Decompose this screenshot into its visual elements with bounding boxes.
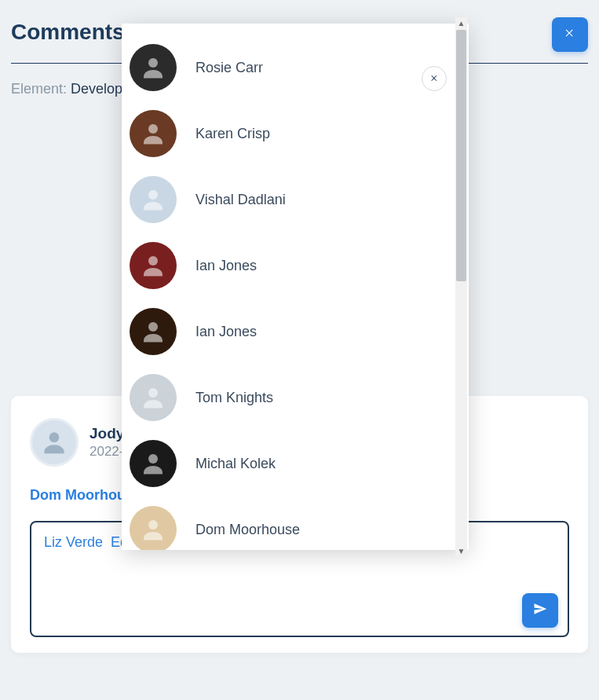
mention-list[interactable]: Rosie CarrKaren CrispVishal DadlaniIan J…: [122, 28, 469, 550]
user-avatar: [130, 44, 177, 91]
user-name-label: Michal Kolek: [195, 456, 276, 472]
svg-point-1: [148, 58, 158, 68]
close-button[interactable]: [552, 17, 588, 52]
svg-point-3: [148, 190, 158, 200]
scroll-up-icon[interactable]: ▲: [455, 17, 467, 28]
comment-avatar: [30, 418, 79, 467]
user-name-label: Dom Moorhouse: [195, 522, 300, 538]
send-button[interactable]: [522, 593, 558, 628]
user-name-label: Karen Crisp: [195, 126, 270, 142]
user-avatar: [130, 242, 177, 289]
user-avatar: [130, 176, 177, 223]
close-icon: [564, 27, 575, 42]
element-label: Element:: [11, 81, 71, 97]
user-avatar: [130, 506, 177, 550]
svg-point-8: [148, 520, 158, 530]
svg-point-0: [49, 432, 60, 442]
svg-point-5: [148, 322, 158, 332]
user-avatar: [130, 440, 177, 487]
send-icon: [533, 602, 547, 620]
mention-option[interactable]: Michal Kolek: [130, 431, 469, 497]
user-avatar: [130, 110, 177, 157]
user-avatar: [130, 374, 177, 421]
scrollbar-thumb[interactable]: [456, 30, 466, 281]
scrollbar-track[interactable]: ▲ ▼: [455, 28, 467, 545]
svg-point-2: [148, 124, 158, 134]
mention-option[interactable]: Rosie Carr: [130, 35, 469, 101]
svg-point-4: [148, 256, 158, 266]
svg-point-7: [148, 454, 158, 464]
close-icon: [430, 71, 439, 86]
user-avatar: [130, 308, 177, 355]
svg-point-6: [148, 388, 158, 398]
mention-popup: Rosie CarrKaren CrispVishal DadlaniIan J…: [122, 24, 469, 550]
mention-option[interactable]: Vishal Dadlani: [130, 167, 469, 233]
mention-option[interactable]: Ian Jones: [130, 233, 469, 299]
comment-mention: Dom Moorhous: [30, 487, 133, 503]
mention-option[interactable]: Tom Knights: [130, 365, 469, 431]
element-value: Develop: [71, 81, 122, 97]
mention-option[interactable]: Dom Moorhouse: [130, 497, 469, 550]
user-name-label: Vishal Dadlani: [195, 192, 286, 208]
mention-option[interactable]: Ian Jones: [130, 299, 469, 365]
mention-option[interactable]: Karen Crisp: [130, 101, 469, 167]
user-name-label: Rosie Carr: [195, 60, 263, 76]
user-name-label: Ian Jones: [195, 324, 257, 340]
user-name-label: Ian Jones: [195, 258, 257, 274]
scroll-down-icon[interactable]: ▼: [455, 545, 467, 556]
composer-mention-chip[interactable]: Liz Verde: [44, 534, 103, 550]
user-name-label: Tom Knights: [195, 390, 273, 406]
popup-close-button[interactable]: [422, 66, 447, 91]
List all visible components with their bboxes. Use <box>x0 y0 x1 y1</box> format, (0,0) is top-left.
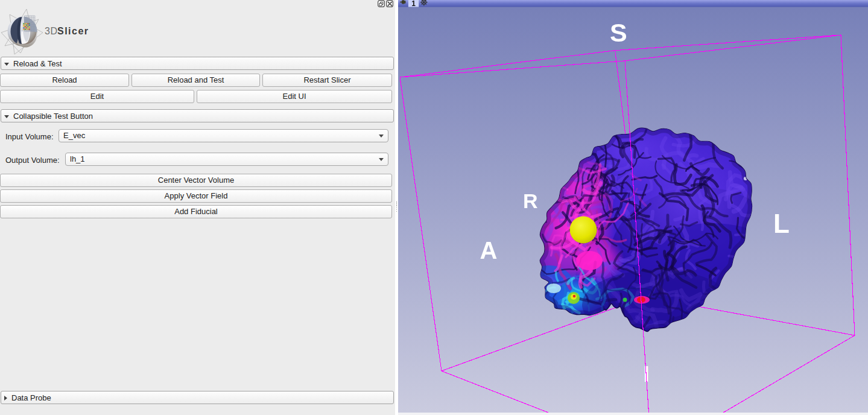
svg-text:R: R <box>523 189 538 212</box>
svg-text:3D: 3D <box>45 26 57 36</box>
svg-text:A: A <box>480 237 498 264</box>
svg-text:S: S <box>610 18 627 47</box>
svg-text:1: 1 <box>411 0 416 8</box>
svg-text:Slicer: Slicer <box>57 26 89 36</box>
svg-text:L: L <box>773 209 790 238</box>
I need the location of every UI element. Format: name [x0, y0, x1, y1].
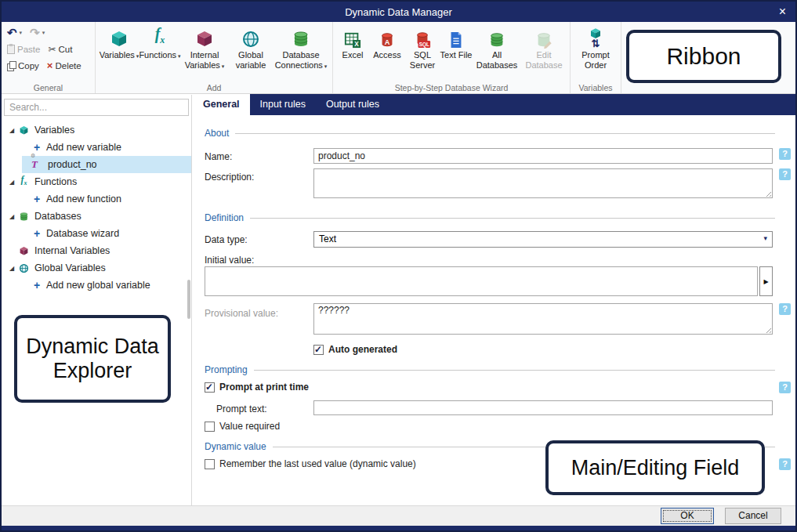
ribbon-group-add: Variables▾ fx Functions▾ Internal Variab…: [96, 22, 333, 93]
variables-button[interactable]: Variables▾: [99, 24, 139, 81]
tab-general[interactable]: General: [193, 94, 250, 115]
section-about: About: [205, 128, 775, 139]
prompt-text-field[interactable]: [313, 400, 773, 415]
close-icon[interactable]: ×: [779, 4, 786, 20]
checkbox-icon: [205, 382, 215, 393]
variables-label: Variables: [100, 50, 135, 60]
help-icon[interactable]: ?: [779, 382, 791, 393]
help-icon[interactable]: ?: [779, 458, 791, 470]
paste-button[interactable]: Paste: [5, 44, 42, 55]
undo-button[interactable]: ↶▾: [5, 25, 24, 41]
prompt-at-print-time-label: Prompt at print time: [219, 382, 309, 393]
copy-button[interactable]: Copy: [5, 60, 42, 71]
chevron-down-icon: ▾: [324, 63, 328, 69]
redo-icon: ↷: [30, 26, 40, 40]
tree-label: Add new global variable: [46, 280, 150, 291]
value-required-checkbox[interactable]: Value required: [205, 421, 280, 432]
data-type-dropdown[interactable]: Text ▾: [313, 231, 773, 248]
global-variable-button[interactable]: Global variable: [229, 24, 273, 81]
copy-label: Copy: [18, 61, 39, 71]
tree-node-internal-variables[interactable]: Internal Variables: [2, 242, 191, 259]
sql-server-button[interactable]: SQL SQL Server: [405, 24, 440, 81]
tree-item-product-no[interactable]: ⚙T product_no: [22, 156, 191, 173]
chevron-down-icon: ▾: [20, 30, 23, 36]
search-input[interactable]: [4, 99, 189, 116]
ok-button[interactable]: OK: [661, 508, 714, 524]
tree-node-global-variables[interactable]: ◢ Global Variables: [2, 259, 191, 277]
globe-icon: [241, 27, 260, 49]
window-title: Dynamic Data Manager: [345, 6, 452, 18]
initial-value-field[interactable]: [205, 266, 758, 296]
checkbox-icon: [313, 345, 324, 355]
prompt-at-print-time-checkbox[interactable]: Prompt at print time: [205, 382, 309, 393]
sidebar-scrollbar[interactable]: [187, 280, 190, 319]
auto-generated-label: Auto generated: [328, 344, 397, 355]
internal-variables-button[interactable]: Internal Variables▾: [180, 24, 229, 81]
tab-input-rules[interactable]: Input rules: [250, 94, 316, 115]
annotation-ribbon: Ribbon: [626, 30, 781, 83]
help-icon[interactable]: ?: [779, 303, 791, 315]
delete-button[interactable]: ×Delete: [45, 59, 84, 72]
plus-icon: +: [31, 279, 42, 291]
text-file-label: Text File: [440, 50, 473, 60]
provisional-value-field[interactable]: ??????: [313, 303, 773, 335]
prompt-order-icon: ⇅: [589, 27, 602, 49]
annotation-main-editing-field: Main/Editing Field: [545, 440, 765, 495]
tree-action-database-wizard[interactable]: + Database wizard: [2, 225, 191, 242]
all-databases-label: All Databases: [476, 50, 518, 70]
data-type-value: Text: [319, 233, 336, 244]
initial-value-expand-button[interactable]: ▶: [759, 266, 773, 296]
name-field[interactable]: [313, 148, 773, 164]
remember-last-value-checkbox[interactable]: Remember the last used value (dynamic va…: [205, 458, 416, 469]
undo-icon: ↶: [7, 26, 17, 40]
all-databases-icon: [488, 27, 505, 49]
tree-label: Database wizard: [46, 228, 119, 239]
tree-node-databases[interactable]: ◢ Databases: [2, 208, 191, 225]
all-databases-button[interactable]: All Databases: [473, 24, 521, 81]
expand-arrow-icon[interactable]: ◢: [6, 127, 17, 134]
sql-server-icon: SQL: [414, 27, 431, 49]
data-type-label: Data type:: [205, 234, 248, 245]
description-field[interactable]: [313, 168, 773, 198]
ribbon-group-general: ↶▾ ↷▾ Paste ✂Cut Copy ×Delete General: [2, 22, 96, 93]
access-button[interactable]: A Access: [369, 24, 405, 81]
internal-variables-label: Internal Variables: [185, 50, 220, 70]
bottom-strip: [2, 526, 795, 530]
cut-button[interactable]: ✂Cut: [45, 43, 74, 56]
expand-arrow-icon[interactable]: ◢: [6, 179, 17, 186]
ribbon-group-label-wizard: Step-by-Step Database Wizard: [333, 83, 570, 92]
help-icon[interactable]: ?: [779, 148, 791, 160]
auto-generated-checkbox[interactable]: Auto generated: [313, 344, 397, 355]
ribbon-group-label-add: Add: [96, 83, 332, 92]
edit-database-button[interactable]: Edit Database: [521, 24, 567, 81]
database-icon: [292, 27, 310, 49]
internal-variables-cube-icon: [195, 27, 214, 49]
dynamic-data-manager-window: Dynamic Data Manager × ↶▾ ↷▾ Paste ✂Cut …: [0, 0, 797, 532]
redo-button[interactable]: ↷▾: [27, 25, 47, 41]
tree-action-add-new-function[interactable]: + Add new function: [2, 190, 191, 208]
variables-cube-icon: [110, 27, 129, 49]
expand-arrow-icon[interactable]: ◢: [6, 265, 17, 272]
tree-label: Variables: [34, 125, 74, 136]
scissors-icon: ✂: [48, 44, 56, 55]
excel-button[interactable]: X Excel: [336, 24, 369, 81]
functions-button[interactable]: fx Functions▾: [139, 24, 180, 81]
prompt-order-button[interactable]: ⇅ Prompt Order: [574, 24, 618, 81]
prompt-text-label: Prompt text:: [216, 404, 267, 414]
plus-icon: +: [31, 193, 42, 205]
help-icon[interactable]: ?: [779, 168, 791, 180]
expand-arrow-icon[interactable]: ◢: [6, 213, 17, 220]
tree-label: Global Variables: [34, 262, 106, 273]
paste-icon: [7, 45, 15, 54]
play-icon: ▶: [763, 278, 768, 285]
svg-text:A: A: [385, 38, 390, 46]
section-prompting: Prompting: [205, 364, 775, 375]
tree-action-add-new-global-variable[interactable]: + Add new global variable: [2, 277, 191, 294]
text-file-button[interactable]: Text File: [440, 24, 473, 81]
tree-node-functions[interactable]: ◢ fx Functions: [2, 173, 191, 190]
database-connections-button[interactable]: Database Connections▾: [273, 24, 329, 81]
tab-output-rules[interactable]: Output rules: [316, 94, 389, 115]
tree-node-variables[interactable]: ◢ Variables: [2, 121, 191, 139]
cancel-button[interactable]: Cancel: [725, 508, 781, 524]
database-icon: [17, 212, 31, 222]
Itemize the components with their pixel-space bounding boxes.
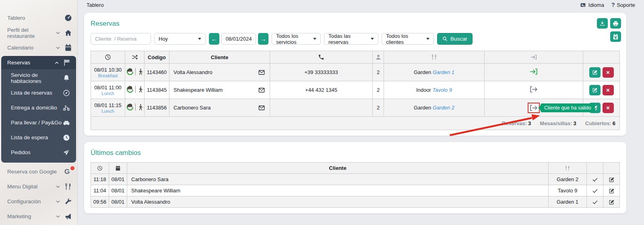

* * *

Lines containing the word "close": copy every one of them from the records above.

Task response:
close-button[interactable]: [552, 17, 588, 52]
close-icon: [564, 27, 575, 42]
close-icon: [430, 71, 439, 86]
popup-close-button[interactable]: [422, 66, 447, 91]
close-icon[interactable]: ×: [779, 4, 786, 20]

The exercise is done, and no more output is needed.